Religion’s critics have a theory, and this is it. Religion inculcates transcendent faith, and this has two effects. First, it makes people ready to die (and kill) for their faith, as there is a better world to come; second, it makes people believe that their way of looking at the world is inherently right, and therefore that everyone else’s views are inherently wrong. Two immediate observations: first, this is not universally true of religion; second, have none of these people ever met a Marxist in the pub; or a social Darwinist for that matter?
From the first two axioms it follows that all people of a religious disposition are inclined to see themselves as superior, and see their actions as justified by God through their faith and obedience. This can lead to applauding Joshua’s slaughterfest at Jericho, rather than treating it as a war crime From this it follows that the concept of a just war is religious in principle, and thus religion lies at the heart of most of the world’s major conflicts.
The alert reader may have noticed that our argument, as it proceeds, is beginning to look less like a general description of religion and faith, and more like a description of three religions in particular, and the faithful who attach themselves to those three religions. This sleight of focus is no accident. It indicates that the argument’s proponents are a little closer to their subject than is perhaps healthy.
In many ways, the atheist attack on religion is to be expected; it really is a sign of the particular times. The profession of secular atheism by people who are more properly described as liberal humanists is a propinquitous heresy, relating ironically to the neo-con orthodoxy. The coin they are mutually and intimately minted to bears the motto: deus facit .
Leo Strauss, the great neo-con mentor, made it clear that the proper function of faith was as a tool used by an atheist elite to manipulate the rest of the population, and the more religious the religion, the better. Swingeingly moralistic religion is indeed the opium of the people; and it appears that the avowedly unfaithful are not immune to its heady perfume. Only this can explain the gusto with which some famously self-appointed experts on the non-existence of god (an ontological pseudo-problem of little relevance to theology) have attacked such an obvious paper tiger.

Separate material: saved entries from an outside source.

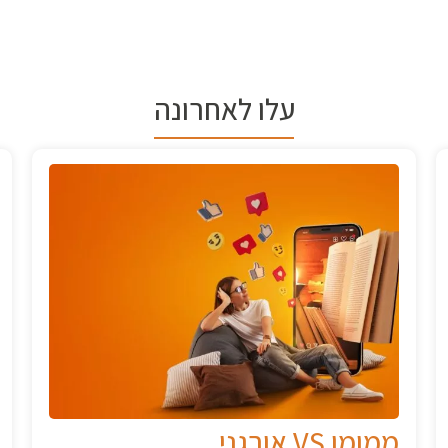
עלו לאחרונה
כוחו של קידום ממומן בגוגל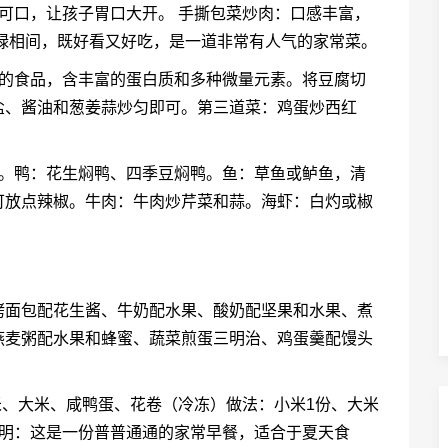
可口，让孩子胃口大开。 手撕包菜炒肉：口感丰富，
绿相间，既好看又好吃，是一道非常有人气的家常菜。
康的食品，含丰富的蛋白质和多种微量元素。将豆腐切
盐、酱油和葱姜蒜炒匀即可。第三道菜：鸡蛋炒西红
丁。鸭：花生焖鸭、四季豆焖鸭。鱼：草鱼或鲈鱼，清
可放点辣椒。牛肉：牛肉炒芹菜和蒜。海虾：白灼或椒
、烤面包配花生酱、牛奶配水果、酸奶配坚果和水果、煮
燕麦粥配水果和蜂蜜、蔬菜煎蛋三明治、鸡蛋羹配馒头
米、大米、咸鸭蛋、花卷（冷冻）做法：小米1份、大米
说明：这是一份普普通通的家常早餐，适合于夏天食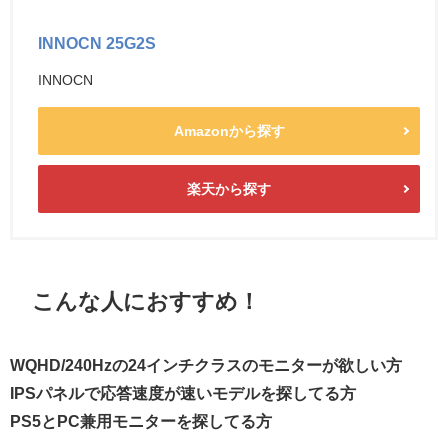
INNOCN 25G2S
INNOCN
Amazonから探す
楽天から探す
こんな人におすすめ！
WQHD/240Hzの24インチクラスのモニターが欲しい方
IPSパネルで応答速度が速いモデルを探してる方
PS5とPC兼用モニターを探してる方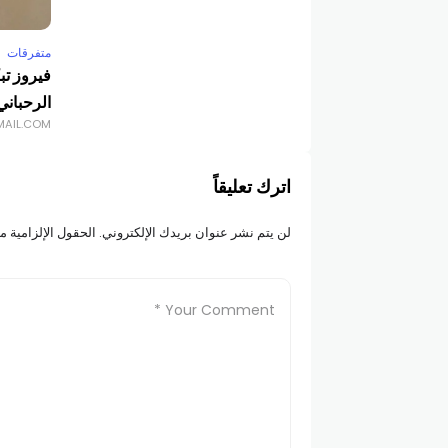
متفرقات
فيروز تب
الرحباني
MAIL.COM
اترك تعليقاً
لن يتم نشر عنوان بريدك الإلكتروني.
الحقول الإلزامية مش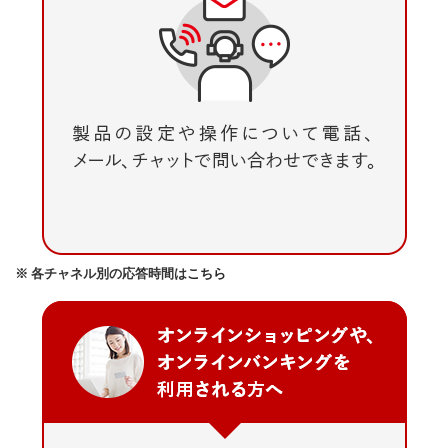
※ 各チャネル別の応答時間は
こちら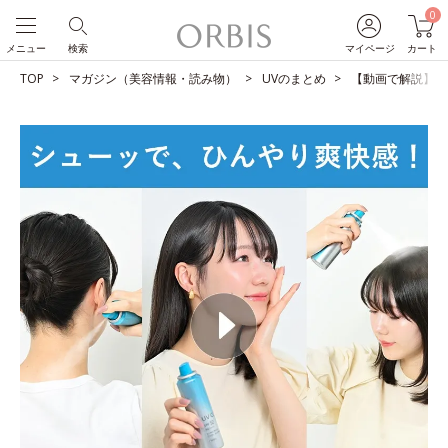
0
メニュー
検索
マイページ
カート
TOP
マガジン（美容情報・読み物）
UVのまとめ
【動画で解説】１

Their specious ire at a plainly manipulated religion is a comical obverse of chickenhawk bellicosity. It’s as if there has been a tacit mutual agreement to avoid the stark political facts altogether. God did it, religion is doing it (especially Islam) and that does it. In Islam’s case, the tiger is made of blue touch-paper, apparently; this might help to explain why people who should think longer and know better are peddling a sophisticatedly palatable version of the garbage turned out by neo-Fascists and too many tabloids. It seems that Huntington’s vituperative chimera has intellectual cache among quite a broad church.
The basic problem here is a category error. It’s not our capacity for believing in a god or gods that screws us up; it’s our capacity for belief itself. That is to say, our extremely well-developed capacity for believing any old bollocks at all, so long as it’s repeated often enough and in the right tone of voice. Atheists blaming religion for war is like the deaf blaming the blind for measles.

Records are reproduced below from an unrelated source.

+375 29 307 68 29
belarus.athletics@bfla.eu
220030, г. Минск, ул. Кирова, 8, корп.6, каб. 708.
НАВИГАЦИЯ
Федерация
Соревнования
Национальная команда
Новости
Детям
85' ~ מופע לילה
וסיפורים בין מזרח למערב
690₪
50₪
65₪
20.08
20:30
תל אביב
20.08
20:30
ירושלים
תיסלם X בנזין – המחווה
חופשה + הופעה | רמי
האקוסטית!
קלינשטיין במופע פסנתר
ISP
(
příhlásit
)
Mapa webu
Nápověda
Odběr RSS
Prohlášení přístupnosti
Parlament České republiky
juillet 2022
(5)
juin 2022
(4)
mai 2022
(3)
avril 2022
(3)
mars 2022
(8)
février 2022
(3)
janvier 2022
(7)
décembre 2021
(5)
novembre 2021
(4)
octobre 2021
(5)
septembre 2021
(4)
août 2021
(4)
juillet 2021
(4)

Let’s unsettle the balance of the polemic with a few facts. Prior to 6,000 years ago, there is practically no evidence of widespread conflict between humans anywhere on the planet. For the hundred thousand or so years up to that point, we have so far found only two isolated examples of warlike behaviour (and bear in mind that archaeologists make a point of searching for precisely this kind of evidence).
There is little evidence that the universally pacific human culture which graced the planet for so long prior to our terminus ante quem  practised any form of secular atheism, or for that matter liberal humanism; in fact, the accumulated evidence points quite clearly to the contrary. Religion was important for our ancestors, and it didn’t make them kill each other.

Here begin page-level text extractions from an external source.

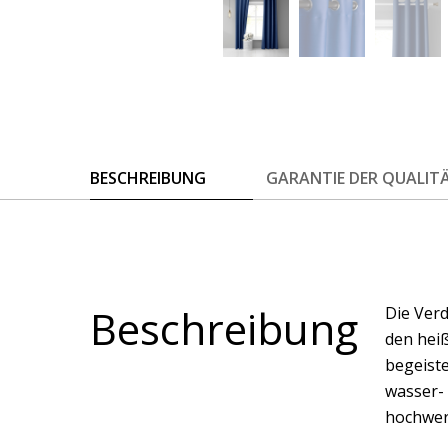
BESCHREIBUNG
GARANTIE DER QUALIT
Beschreibung
Die Ver
den hei
begeiste
wasser- 
hochwer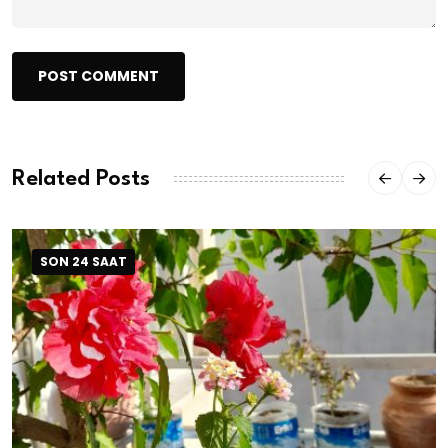
POST COMMENT
Related Posts
SON 24 SAAT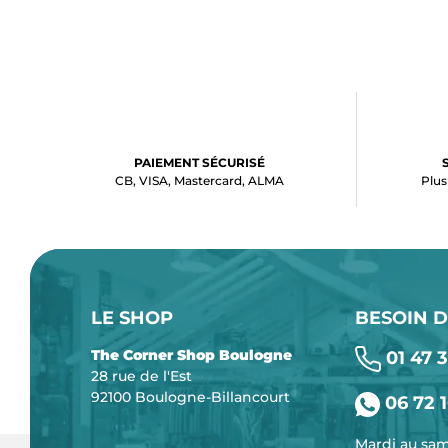
PAIEMENT SÉCURISÉ
CB, VISA, Mastercard, ALMA
Plus
LE SHOP
BESOIN D
The Corner Shop Boulogne
01 47 3
28 rue de l'Est
92100 Boulogne-Billancourt
06 72 1
Mardi au sa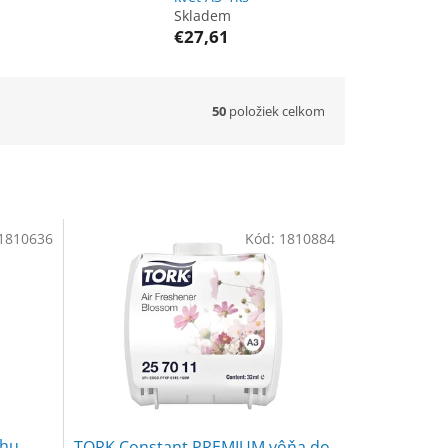
Skladem
€27,61
50
položiek celkom
1810636
Kód:
1810884
chu
TORK Constant PREMIUM vôňa do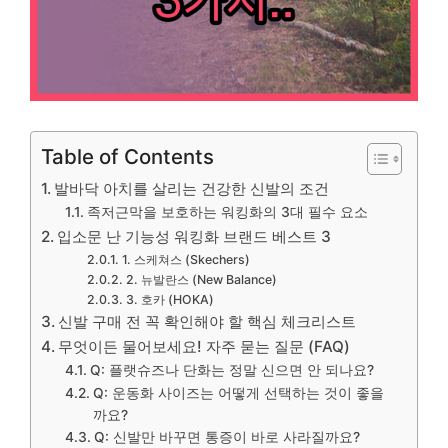
Table of Contents
발바닥 아치를 살리는 건강한 신발의 조건
족저근막을 보호하는 워킹화의 3대 필수 요소
입소문 난 기능성 워킹화 브랜드 베스트 3
1. 스케쳐스 (Skechers)
2. 뉴발란스 (New Balance)
3. 호카 (HOKA)
신발 구매 전 꼭 확인해야 할 핵심 체크리스트
무엇이든 물어보세요! 자주 묻는 질문 (FAQ)
Q: 플랫슈즈나 단화는 정말 신으면 안 되나요?
Q: 운동화 사이즈는 어떻게 선택하는 것이 좋을
까요?
Q: 신발만 바꾸면 통증이 바로 사라질까요?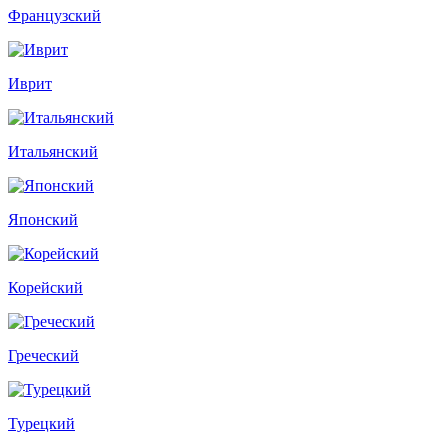
Французский
Иврит
Итальянский
Японский
Корейский
Греческий
Турецкий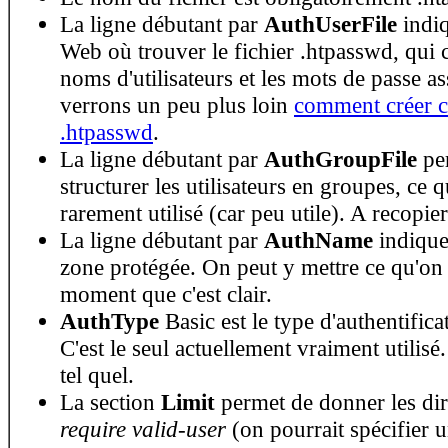
La ligne débutant par
AuthUserFile
indiq
Web où trouver le fichier .htpasswd, qui c
noms d'utilisateurs et les mots de passe a
verrons un peu plus loin
comment créer ce
.htpasswd
.
La ligne débutant par
AuthGroupFile
pe
structurer les utilisateurs en groupes, ce qu
rarement utilisé (car peu utile). A recopier
La ligne débutant par
AuthName
indique
zone protégée. On peut y mettre ce qu'on
moment que c'est clair.
AuthType
Basic est le type d'authentificat
C'est le seul actuellement vraiment utilisé
tel quel.
La section
Limit
permet de donner les dire
require valid-user
(on pourrait spécifier 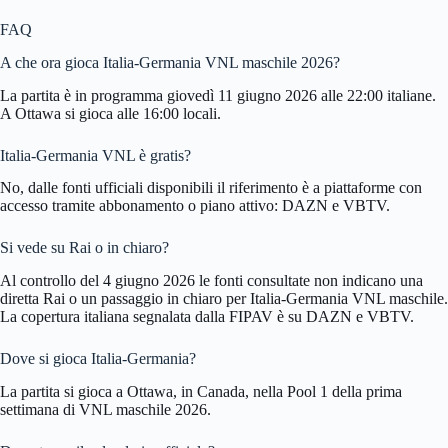
FAQ
A che ora gioca Italia-Germania VNL maschile 2026?
La partita è in programma giovedì 11 giugno 2026 alle 22:00 italiane.
A Ottawa si gioca alle 16:00 locali.
Italia-Germania VNL è gratis?
No, dalle fonti ufficiali disponibili il riferimento è a piattaforme con
accesso tramite abbonamento o piano attivo: DAZN e VBTV.
Si vede su Rai o in chiaro?
Al controllo del 4 giugno 2026 le fonti consultate non indicano una
diretta Rai o un passaggio in chiaro per Italia-Germania VNL maschile.
La copertura italiana segnalata dalla FIPAV è su DAZN e VBTV.
Dove si gioca Italia-Germania?
La partita si gioca a Ottawa, in Canada, nella Pool 1 della prima
settimana di VNL maschile 2026.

Today, about 5% of the world’s population still practise a culture we assume to be a vestige of that once universal cult. These people are almost universally disposed to living in egalitarian, conflict-free societies. They, like their ancestors, also lack the benefit of secular atheism; religion is a central part of the active daily life of the individual and the culture. This strongly implies that, for the bulk of our history, the bulk of humanity has managed an anomaly. They have disobeyed all the axioms of the atheist theory of religion.
There is another set of uncomfortable facts which are worth considering. We might constitute them as a list: the Chinese Cultural Revolution; the Stalinist purges; the Pol Pot regime; the Vietnam war; the Rwandan massacre; Hungary 1956, Czechoslovakia 1968. The Holocaust, too must be an extreme anomaly, unless you contrive to blame the religious element without noticing that in this case it means the victims.
This list of crimes not committed in the name of religion could be extended indefinitely, and could almost certainly take in most of history’s ‘religious’ conflicts. War is invariably fought for political or economic gain; money or power. For 6,000 years, we have lived in a culture where money and power, unequally divided, have motivated all our grand political schemes.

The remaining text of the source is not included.